Et en effet, le mariage noix, chocolat blanc et beurre noisette est tout simplement merveilleux. Je vous invite à découvrir par vous-même en essayant cette recette !

Vous avez réalisé cette recette? Laissez-moi un commentaire en-dessous de cet article pour me dire ce que vous en pensez, ou parlez-en sur les réseaux, en taggant @mynomadcuisine


Ingredients
3 egg whites
60 g walnut powder (replace by almond or hazelnut if you wish)
100 g icing sugar
75 g butter
A pinch of salt
45 g flour
70 g white chocolate (+30 g to fill the cakes)


Preheat the oven to 180°C. Grease the moulds with butter, using a pastry brush.
Prepare the brown butter : melt the butter in a small saucepan, let it bubble and foam, until it starts browning lightly and smell nutty. Always keep an eye on your butter, as just a few seconds extra cooking would make it burn. Transfer to a bowl, and set aside.
Melt the white chocolate in a bain marie (in a heatproof bowl, set on top of simmering water). Mix the melted white chocolate with the brown butter and stir well to get a smooth mixture. Set aside.
In a large bowl, whisk the egg whites lightly, then add the sugar, ground walnut, flour and salt. Mix well to combine, then add the melted brown butter and white chocolate, and stir until getting a smooth batter.
Pour some batter in the moulds, about 3/4 full, add a piece of white chocolate in the centrer of each cake, and bake for 15 minutes (baking time will vary depending on the moulds used!).
Take the financiers out of the moulds and let them cool on a wire rack.


Ingrédients
3 blancs d'oeufs
60 g de poudre de noix (peut être remplacée par de la noisette ou de l'amande)
100 g de sucre glace
75 g de beurre
une pincée de sel
45 g de farine
70 g de chocolat blanc (+ 30 g pour fourrer les financiers)

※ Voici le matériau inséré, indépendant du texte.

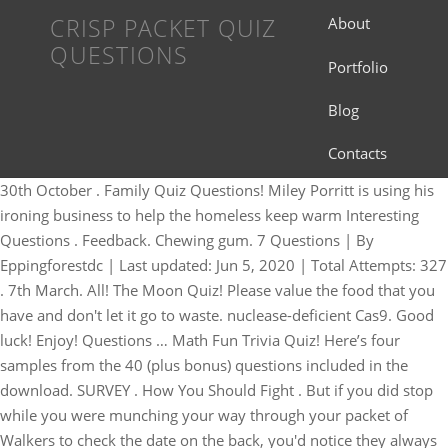
CRISP PACKET QUIZ
About
QUESTIONS
Portfolio
Blog
Contacts
30th October . Family Quiz Questions! Miley Porritt is using his
ironing business to help the homeless keep warm Interesting
Questions . Feedback. Chewing gum. 7 Questions | By
Eppingforestdc | Last updated: Jun 5, 2020 | Total Attempts: 327
. 7th March. All! The Moon Quiz! Please value the food that you
have and don't let it go to waste. nuclease-deficient Cas9. Good
luck! Enjoy! Questions … Math Fun Trivia Quiz! Here’s four
samples from the 40 (plus bonus) questions included in the
download. SURVEY . How You Should Fight . But if you did stop
while you were munching your way through your packet of
Walkers to check the date on the back, you'd notice they always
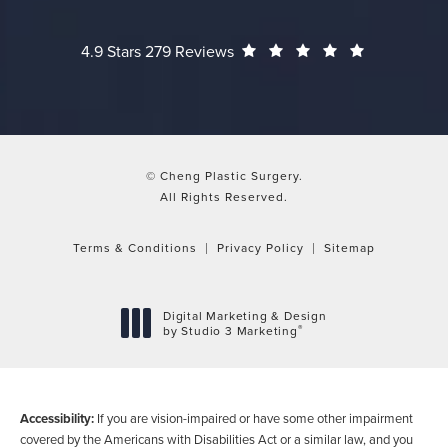
Cheng Plastic Surgery reviews:
(Opens in a
4.9 Stars 279 Reviews
© Cheng Plastic Surgery.
All Rights Reserved.
Terms & Conditions
Privacy Policy
Sitemap
Digital Marketing & Design
®
by Studio 3 Marketing
(opens in a new tab)
Accessibility:
If you are vision-impaired or have some other impairment
covered by the Americans with Disabilities Act or a similar law, and you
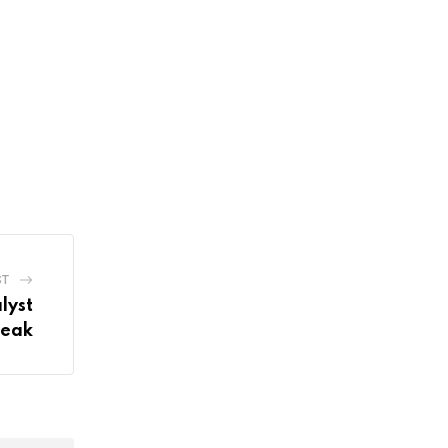
ST
lyst
Peak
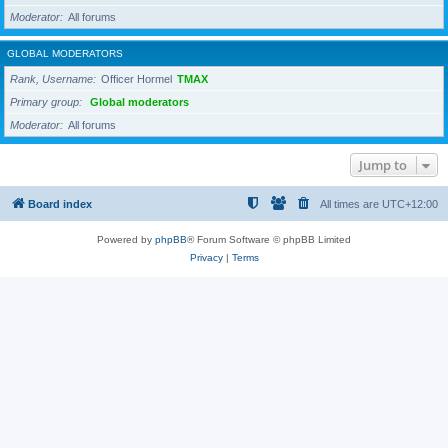
Moderator
All forums
GLOBAL MODERATORS
Rank, Username
Officer Hormel
TMAX
Primary group
Global moderators
Moderator
All forums
Jump to
Board index
All times are
UTC+12:00
Powered by
phpBB
® Forum Software © phpBB Limited
Privacy
|
Terms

Préchauffer le four à 180°C. Beurrer les moules à l'aide d'un pinceau.
Préparer le beurre noisette : faire fondre le beurre dans une casserole, le laisser mousser et faire des bulles, jusqu'à ce qu'il commence à brunir légèrement et qu'il sente bon la noisette. Attention, il faut bien surveiller, car le beurre peut vite passer du stade "noisette" à "brulé". Transférer dans un bol, et réserver.

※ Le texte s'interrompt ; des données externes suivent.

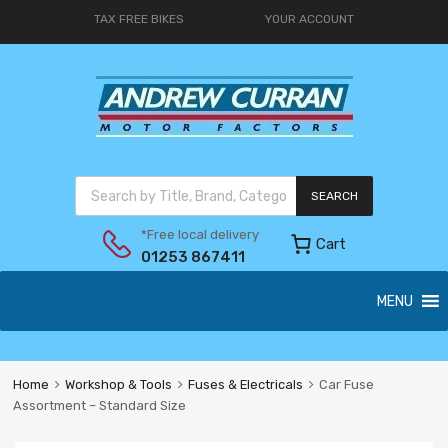
TAX FREE BIKES
YOUR ACCOUNT
SEARCH
*Free local delivery
Cart
01253 867411
MENU
Home
Workshop & Tools
Fuses & Electricals
Car Fuse
Assortment – Standard Size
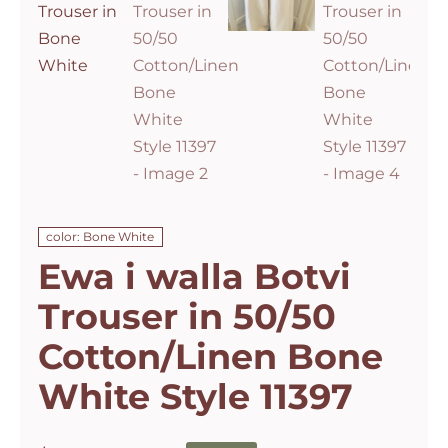
color: Bone White
Ewa i walla Botvi
Trouser in 50/50
Cotton/Linen Bone
White Style 11397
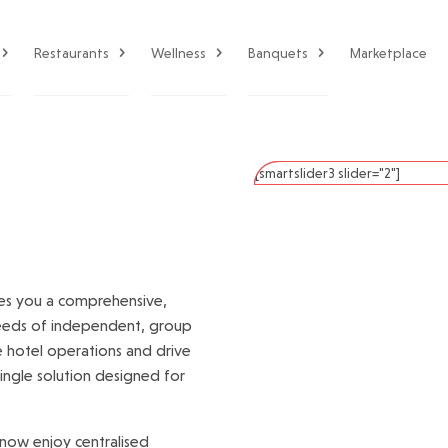
Restaurants
Wellness
Banquets
Marketplace
[smartslider3 slider="2"]
es you a comprehensive,
needs of independent, group
ne hotel operations and drive
single solution designed for
now enjoy centralised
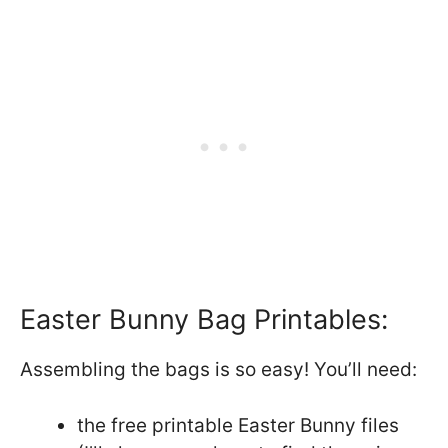
Easter Bunny Bag Printables:
Assembling the bags is so easy! You’ll need:
the free printable Easter Bunny files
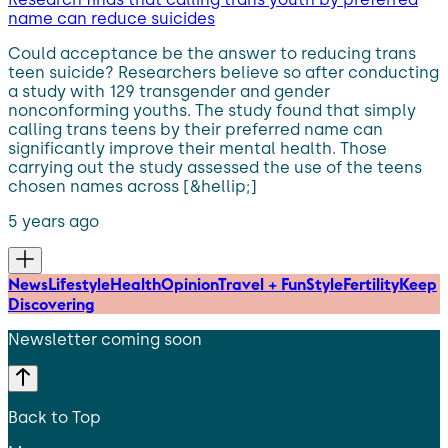
name can reduce suicides
Could acceptance be the answer to reducing trans
teen suicide? Researchers believe so after conducting
a study with 129 transgender and gender
nonconforming youths. The study found that simply
calling trans teens by their preferred name can
significantly improve their mental health. Those
carrying out the study assessed the use of the teens
chosen names across [&hellip;]
5 years ago
News
Lifestyle
Health
Opinion
Travel + Fun
Style
Fertility
Keep
Discovering
Newsletter coming soon
Back to Top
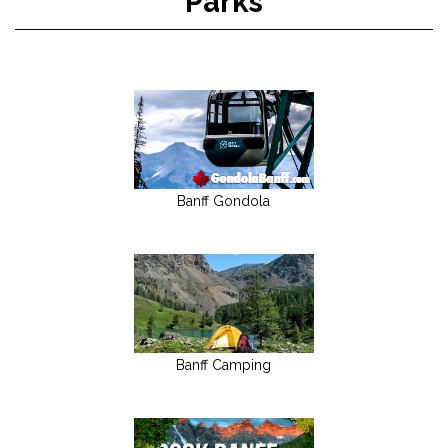
Parks
Banff Gondola
Banff Camping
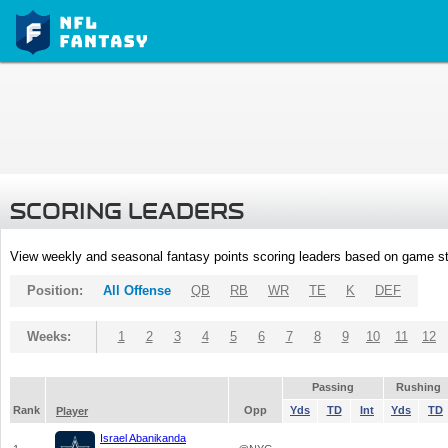
SCORING LEADERS
View weekly and seasonal fantasy points scoring leaders based on game st
Position:
All Offense
QB
RB
WR
TE
K
DEF
Weeks:
1
2
3
4
5
6
7
8
9
10
11
12
Passing
Rushing
Rank
Opp
Yds
TD
Int
Yds
TD
Player
Israel Abanikanda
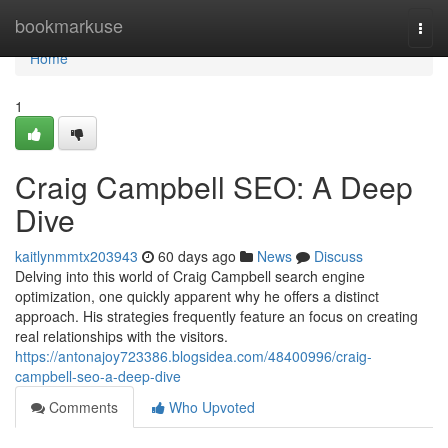
Home
bookmarkuse
Togg
navi
Home
1
Craig Campbell SEO: A Deep
Dive
kaitlynmmtx203943
60 days ago
News
Discuss
Delving into this world of Craig Campbell search engine
optimization, one quickly apparent why he offers a distinct
approach. His strategies frequently feature an focus on creating
real relationships with the visitors.
https://antonajoy723386.blogsidea.com/48400996/craig-
campbell-seo-a-deep-dive
Comments
Who Upvoted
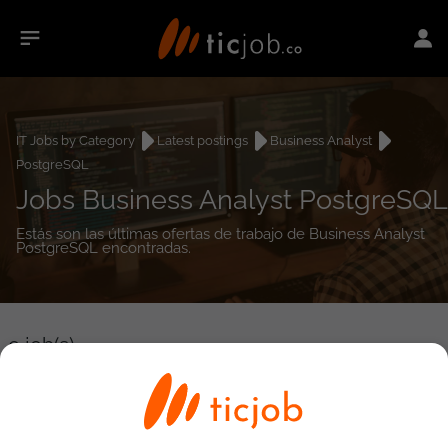
IT Jobs by Category
Latest postings
Business Analyst
PostgreSQL
Jobs Business Analyst PostgreSQL
Estás son las últimas ofertas de trabajo de Business Analyst
PostgreSQL encontradas.
0
job(s)
Detailed Job Search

Faire fondre le chocolat blanc au bain marie (dans un bol résistant à la chaleur, déposé au-dessus d'une casserole avec un fond d'eau bouillante). Mélanger le chocolat blanc fondu avec le beurre noisette, et bien mélanger jusqu'à obtenir un appareil homogène.

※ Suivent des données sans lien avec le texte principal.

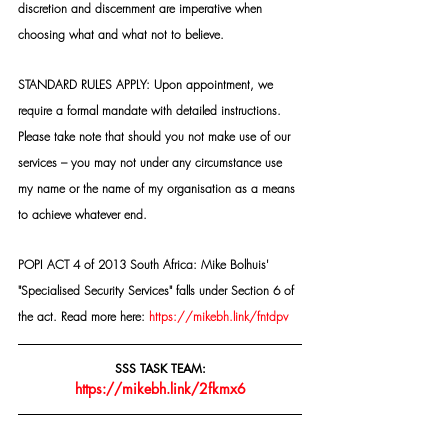
discretion and discernment are imperative when 
choosing what and what not to believe.
STANDARD RULES APPLY: Upon appointment, we 
require a formal mandate with detailed instructions. 
Please take note that should you not make use of our 
services – you may not under any circumstance use 
my name or the name of my organisation as a means 
to achieve whatever end.
POPI ACT 4 of 2013 South Africa: Mike Bolhuis' 
"Specialised Security Services" falls under Section 6 of 
the act. Read more here: 
https://mikebh.link/fntdpv
SSS TASK TEAM:
https://mikebh.link/2fkmx6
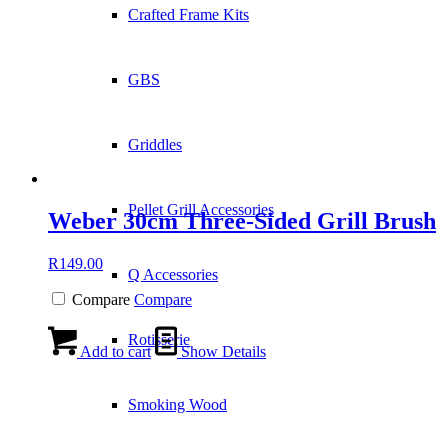
Crafted Frame Kits
GBS
Griddles
Pellet Grill Accessories
Weber 30cm Three-Sided Grill Brush
R
149.00
Q Accessories
Compare
Compare
Rotisserie
Add to cart
Show Details
Smoking Wood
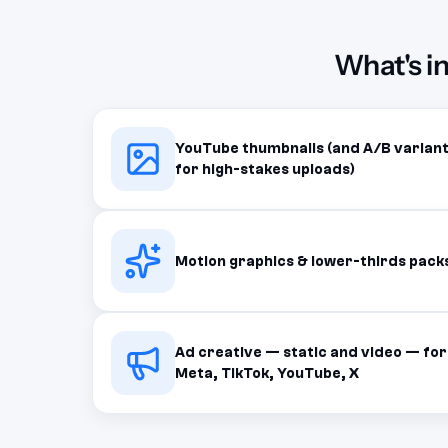
What's i
YouTube thumbnails (and A/B varian
for high-stakes uploads)
Motion graphics & lower-thirds pack
Ad creative — static and video — for
Meta, TikTok, YouTube, X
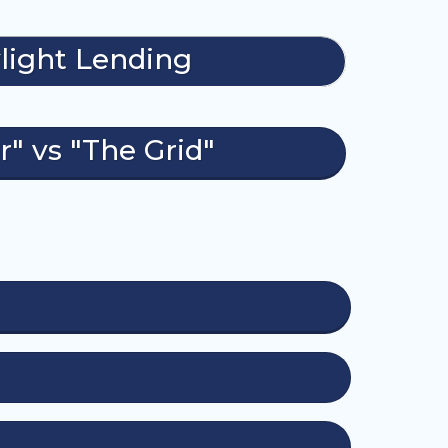
light Lending
r" vs "The Grid"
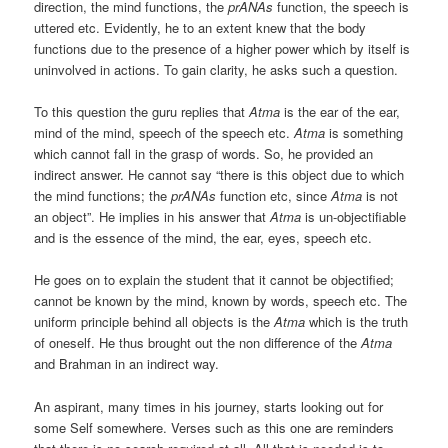
direction, the mind functions, the
prANAs
function, the speech is
uttered etc. Evidently, he to an extent knew that the body
functions due to the presence of a higher power which by itself is
uninvolved in actions. To gain clarity, he asks such a question.
To this question the guru replies that
Atma
is the ear of the ear,
mind of the mind, speech of the speech etc.
Atma
is something
which cannot fall in the grasp of words. So, he provided an
indirect answer. He cannot say “there is this object due to which
the mind functions; the
prANAs
function etc, since
Atma
is not
an object”. He implies in his answer that
Atma
is un-objectifiable
and is the essence of the mind, the ear, eyes, speech etc.
He goes on to explain the student that it cannot be objectified;
cannot be known by the mind, known by words, speech etc. The
uniform principle behind all objects is the
Atma
which is the truth
of oneself. He thus brought out the non difference of the
Atma
and Brahman in an indirect way.
An aspirant, many times in his journey, starts looking out for
some Self somewhere. Verses such as this one are reminders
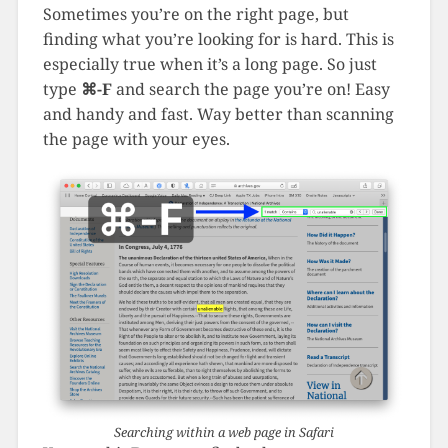
Sometimes you’re on the right page, but
finding what you’re looking for is hard. This is
especially true when it’s a long page. So just
type
⌘-F
and search the page you’re on! Easy
and handy and fast. Way better than scanning
the page with your eyes.
Searching within a web page in Safari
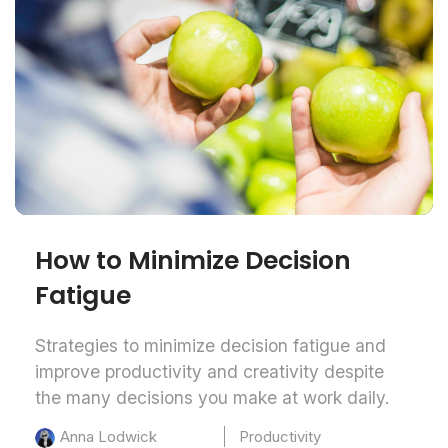
How to Minimize Decision
Fatigue
Strategies to minimize decision fatigue and
improve productivity and creativity despite
the many decisions you make at work daily.
Productivity
Anna Lodwick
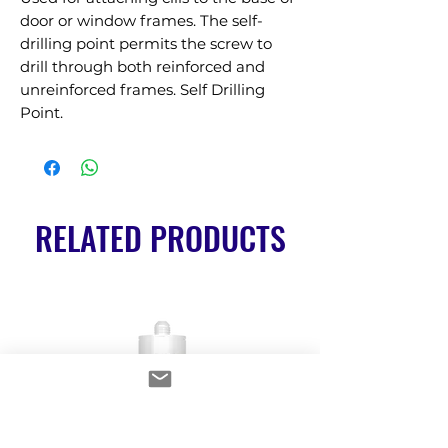
door or window frames. The self-
drilling point permits the screw to 
drill through both reinforced and 
unreinforced frames. Self Drilling 
Point.
RELATED PRODUCTS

Dans un saladier, fouetter les blancs d'oeufs légèrement (inutile de les monter en neige), et ajouter le sucre, la poudre de noix, la farine et le sel, préalablement tamisés. Bien mélanger pour obtenir une pâte lisse. 
Incorporer ensuite le beurre noisette et le chocolat blanc. Mélanger pour obtenir une pâte homogène.
Verser de la pâte dans les moules aux 3/4, ajouter un morceau de chocolat blanc au centre de chaque financier et enfourner pour 15 minutes (le temps de cuisson varie selon les moules utilisés!).
Démouler les financiers à la sortie du four, et laisser refroidir sur une grille.